Limited Sample Scale: Relatively short experimental periods; long-term stability requires further verification
Single Environment: Validated only in thermal control scenario; applicability to other subsystems unknown
Model Limitations: Quantized model inference capability reduced compared to full models
Cost-Benefit Analysis: Increased computational overhead and complexity compared to traditional methods

Impact

Academic Value: Provides important empirical foundation for space AI applications
Industrial Significance: Offers technological pathway for autonomous development in aerospace industry
Reproducibility: Detailed implementation details and open-source tools support reproduction
Extensibility Potential: Architecture design demonstrates good scalability and adaptability

Applicable Scenarios

Deep Space Exploration: Autonomous decision support in communication delay environments
Small Satellite Constellations: Intelligent supervision in resource-constrained environments
Human Spaceflight: Intelligent assistance systems for astronauts
Ground Edge Computing: Hybrid intelligent systems in resource-constrained environments

References

Callejo, E., et al. (2023). Imagin-e: The first step towards extending the cloud into space.
Booz Allen Hamilton and Meta (2025). Booz allen and meta launch space llama.
Maranto, D. (2024).
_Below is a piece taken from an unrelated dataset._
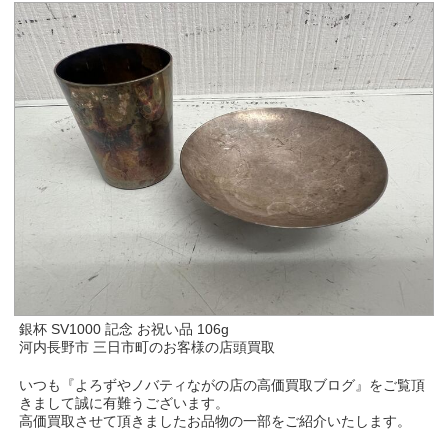
銀杯 SV1000 記念 お祝い品 106g
河内長野市 三日市町のお客様の店頭買取
いつも『よろずやノバティながの店の高価買取ブログ』をご覧頂
きまして誠に有難うございます。
高価買取させて頂きましたお品物の一部をご紹介いたします。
Llmsat: A large language model-based goal-oriented agent for autonomous space exploration.
Touma, T., et al. (2025). Ai space cortex: An experimental system for future era space exploration.
Yang, A., et al. (2024). Qwen2 technical report.

Overall Assessment: This paper holds important pioneering significance in space AI applications. Through rigorous experimental design and comprehensive validation, it establishes a solid foundation for future intelligent spacecraft development. Despite certain technical limitations, its engineering value and academic contributions are substantial and merit in-depth research and further development.